В голове у меня по-прежнему шумит, зрение стало хуже, очки все приплюсовываются и приплюсовываются, давление меняется, руки порой дрожат. Но я живу, работаю. Иной раз выпиваю. Спасибо профессору. Честный попался человек.
Пила
Летчик-вертолетчик с какой-то представительной комиссией облетел «мертвую дорогу» со стороны Енисея.
Про мертвые поселки, про зоны, обтянутые колючей проволокой, про кладбища, затянутые болотом, и даже про паровозы, привезенные по воде и выгруженные на берег, рассказывал. Заросли паровозы дурниной и почему-то больше всего смородинником, среди которого долго бродила седая женщина, обирала ягоды в корзины и пела: «В саду ягода-малина под укрытием росла».
Сказывали, женщина эта сторожиха мостостроевского поселкового общежития, осталась здесь после ликвидации зоны одна, жила какое-то время, питаясь оставшимися от зэков-строителей продуктами, ягодами, грибами, потом куда-то пропала — утонула ль в Енисее, потерялась ли в лесу…
— Что тебе больше всего запомнилось на «мертвой дороге»?
Летчик отвел взгляд, посмотрел куда-то за горы, за край земли и шепотом сказал:
— Пила! — помолчал, подумал и громко повторил: — Продольная пила! Люди пилили лесину на полатях-покатах, допилили до середины и оставили. Пила заржавела, опилки сгнили, травой проросли, но пила в половине дерева висит, ручки, как кости отполированные, не гниют, кажется, терпеливо ждет инструмент, надеется, слышит — торопят сюда людей, заставят взяться за ручки и… пойдет работа, завизжит, заскрипит ржавая пила, зашуршит дерево, заструятся опилки.
Раскопки
Близилась весна.
Пошел с внуком гулять в парк. Раньше был это парк «патриаршим» или «архиерейским», потому что он позади реки, на которой расположены кремль, собор и множество церквей были, и парк был, и каскад прудов, и горка рукотворная с круглой верандой, на которую восходил его преосвященство и озирал окрестности, довольно просторные и живописные.
Из каскада прудов остались две лужицы, заросшие ряской, а по берегам реденькие липы, клены да березы — под видом борьбы с больными деревьями старые дерева срубили, новые посадить забыли. Горка с верандой обросла неслыханно яркой и густой бузиной, но ее также истребили под корень, чтоб не пили в заманчивых кущах и не шалили юные отроки. И эта коммунальная забота лишний раз подтверждает, что Господь Бог сотворил землю круглой исключительно для того, чтоб людишки не грешили по углам.
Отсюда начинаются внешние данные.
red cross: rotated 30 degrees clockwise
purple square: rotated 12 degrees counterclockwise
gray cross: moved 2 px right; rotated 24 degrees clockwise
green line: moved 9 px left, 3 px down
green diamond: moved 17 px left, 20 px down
Как все-таки давно и упорно ведется борьба за человеческую нравственность!
Идем мы с внуком по пустынному оснеженному парку. В грязных лужах копошатся двое трудяг городского коммунального отдела, долбят канаву — промерзли пруды до дна, а надо, чтобы вешней воде было куда течь.
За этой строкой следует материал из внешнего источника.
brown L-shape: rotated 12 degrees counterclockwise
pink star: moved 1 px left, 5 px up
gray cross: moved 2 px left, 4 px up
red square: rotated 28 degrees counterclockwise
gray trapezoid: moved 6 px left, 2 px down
Вся свежедолбленная канава сверкала малахитовой прозеленью.
Остановились с внуком, глазеем. Трудяги охотно оставили работу, вступили в беседу.
— Дно водоемов покрыто стеклотарой, — пояснили они. — Современная молодежь без подогрева танцевать не желает. Куда девать бутылки?
Один трудяга, из ученых видать, задумчиво поцарапал под шапкой:
— И вот откопают нас лет этак через тыщу, и будут гадать умные головы: зачем и почему предки устилали дно водоемов бутылками?
— Много теорий выдадут! Много чинов и денег на этом деле добудут! — поддержал мыслителя его соратник по труду.
— Предположим одну из вероятных теорий, — словно на общественной трибуне вещал он. — Сии сосуды опускались на дно водоемов для обогащения жидкости. Возможны варианты. Поскольку раскопают танцплощадку, то сама собою возникает догадка, что бутылки издавали звуки горлами, под которые проходил праздник.
И, берясь за лопату, спросил один из прорицателей не у меня и не у себя, как бы у пространства:
— Интересно, какую музыку угадают? Ассоциативно-коммулятивную? Ха-ха!
— Угадают, угадают, — махнул рукой сотоварищ. — Есть песня, которая пронзит толщу веков: «Шумел камыш, деревья гнулись, и ночка темная была…»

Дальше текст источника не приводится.